Transcribed page contents
=== Section Start ===
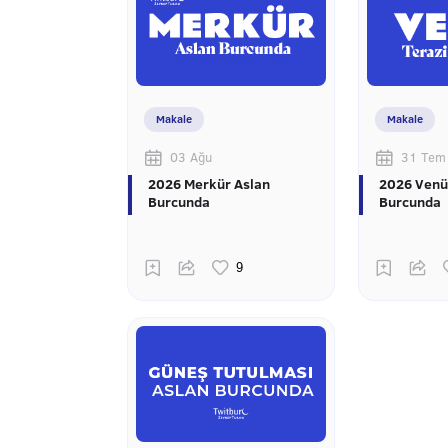
Makale
Makale
03 Ağu
31 Tem
2026 Merkür Aslan
2026 Venü
Burcunda
Burcunda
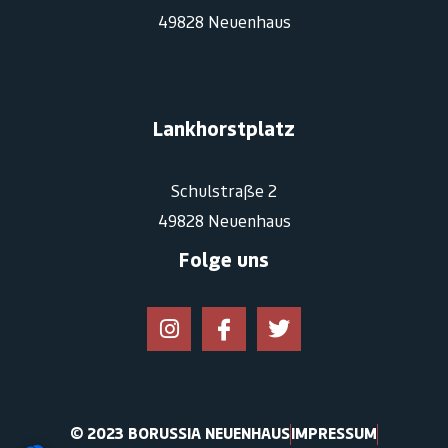
49828 Neuenhaus
Lankhorstplatz
Schulstraße 2
49828 Neuenhaus
Folge uns
© 2023 BORUSSIA NEUENHAUS
IMPRESSUM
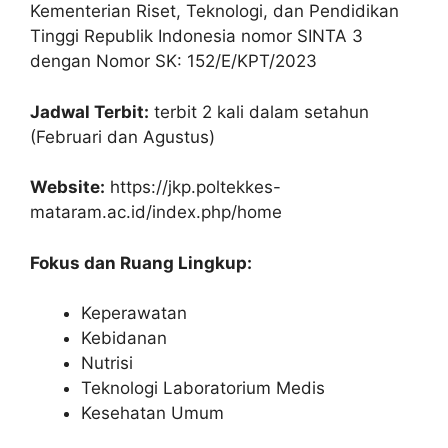
Kementerian Riset, Teknologi, dan Pendidikan
Tinggi Republik Indonesia nomor SINTA 3
dengan Nomor SK: 152/E/KPT/2023
Jadwal Terbit:
terbit 2 kali dalam setahun
(Februari dan Agustus)
Website:
https://jkp.poltekkes-
mataram.ac.id/index.php/home
Fokus dan Ruang Lingkup:
Keperawatan
Kebidanan
Nutrisi
Teknologi Laboratorium Medis
Kesehatan Umum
=== Section End ===
Task brief:
None of the pictures should appear, though every line of the data above must be reproduced exactly.

Answer box:
Makale
Makale
03 Ağu
31 Tem
2026 Merkür Aslan
2026 Venü
Burcunda
Burcunda
49828 Neuenhaus
Lankhorstplatz
Schulstraße 2
49828 Neuenhaus
Folge uns
© 2023 BORUSSIA NEUENHAUS
IMPRESSUM
Kementerian Riset, Teknologi, dan Pendidikan
Tinggi Republik Indonesia nomor SINTA 3
dengan Nomor SK: 152/E/KPT/2023
Jadwal Terbit:
terbit 2 kali dalam setahun
(Februari dan Agustus)
Website:
https://jkp.poltekkes-
mataram.ac.id/index.php/home
Fokus dan Ruang Lingkup:
Keperawatan
Kebidanan
Nutrisi
Teknologi Laboratorium Medis
Kesehatan Umum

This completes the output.